* _Assigned task_
Taking the line with "for nuclear research." as the first and the line with "granular controls and restrictions that we" as the last, set down the lines below exactly, pictures excluded.

* _Exercise data_

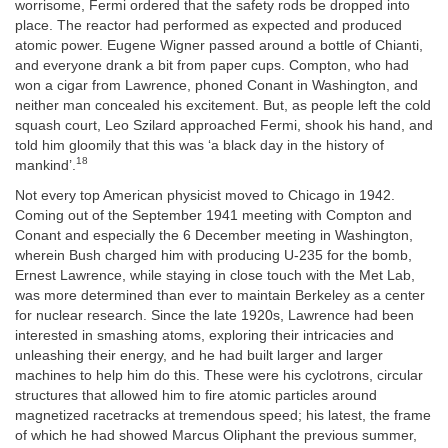
worrisome, Fermi ordered that the safety rods be dropped into
place. The reactor had performed as expected and produced
atomic power. Eugene Wigner passed around a bottle of Chianti,
and everyone drank a bit from paper cups. Compton, who had
won a cigar from Lawrence, phoned Conant in Washington, and
neither man concealed his excitement. But, as people left the cold
squash court, Leo Szilard approached Fermi, shook his hand, and
told him gloomily that this was ‘a black day in the history of
18
mankind’.
Not every top American physicist moved to Chicago in 1942.
Coming out of the September 1941 meeting with Compton and
Conant and especially the 6 December meeting in Washington,
wherein Bush charged him with producing U-235 for the bomb,
Ernest Lawrence, while staying in close touch with the Met Lab,
was more determined than ever to maintain Berkeley as a center
for nuclear research. Since the late 1920s, Lawrence had been
interested in smashing atoms, exploring their intricacies and
unleashing their energy, and he had built larger and larger
machines to help him do this. These were his cyclotrons, circular
structures that allowed him to fire atomic particles around
magnetized racetracks at tremendous speed; his latest, the frame
of which he had showed Marcus Oliphant the previous summer,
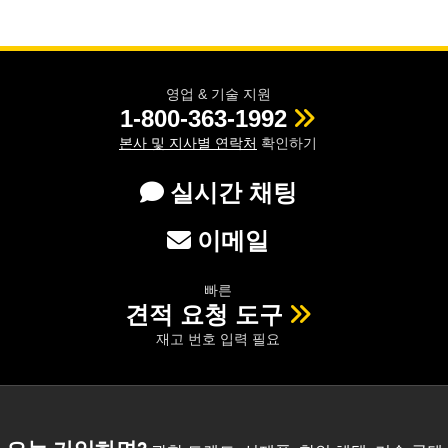
영업 & 기술 지원
1-800-363-1992
본사 및 지사별 연락처
확인하기
실시간 채팅
이메일
빠른
견적 요청 도구
재고 번호 입력 필요
오늘 가입하면?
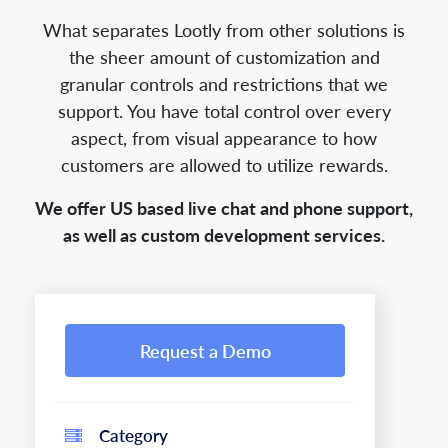
What separates Lootly from other solutions is
the sheer amount of customization and
granular controls and restrictions that we
support. You have total control over every
aspect, from visual appearance to how
customers are allowed to utilize rewards.
We offer US based live chat and phone support,
as well as custom development services.
Request a Demo
Category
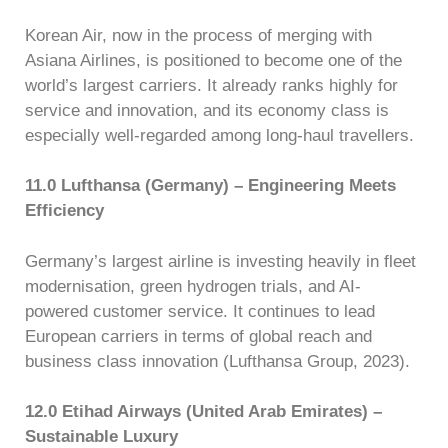
Korean Air, now in the process of merging with
Asiana Airlines, is positioned to become one of the
world’s largest carriers. It already ranks highly for
service and innovation, and its economy class is
especially well-regarded among long-haul travellers.
11.0 Lufthansa (Germany) – Engineering Meets
Efficiency
Germany’s largest airline is investing heavily in fleet
modernisation, green hydrogen trials, and AI-
powered customer service. It continues to lead
European carriers in terms of global reach and
business class innovation (Lufthansa Group, 2023).
12.0 Etihad Airways (United Arab Emirates) –
Sustainable Luxury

* _Exercise output_
for nuclear research. Since the late 1920s, Lawrence had been
interested in smashing atoms, exploring their intricacies and
unleashing their energy, and he had built larger and larger
machines to help him do this. These were his cyclotrons, circular
structures that allowed him to fire atomic particles around
magnetized racetracks at tremendous speed; his latest, the frame
of which he had showed Marcus Oliphant the previous summer,
영업 & 기술 지원
1-800-363-1992
본사 및 지사별 연락처
확인하기
실시간 채팅
이메일
빠른
견적 요청 도구
재고 번호 입력 필요
오늘 가입하면?
What separates Lootly from other solutions is
the sheer amount of customization and
granular controls and restrictions that we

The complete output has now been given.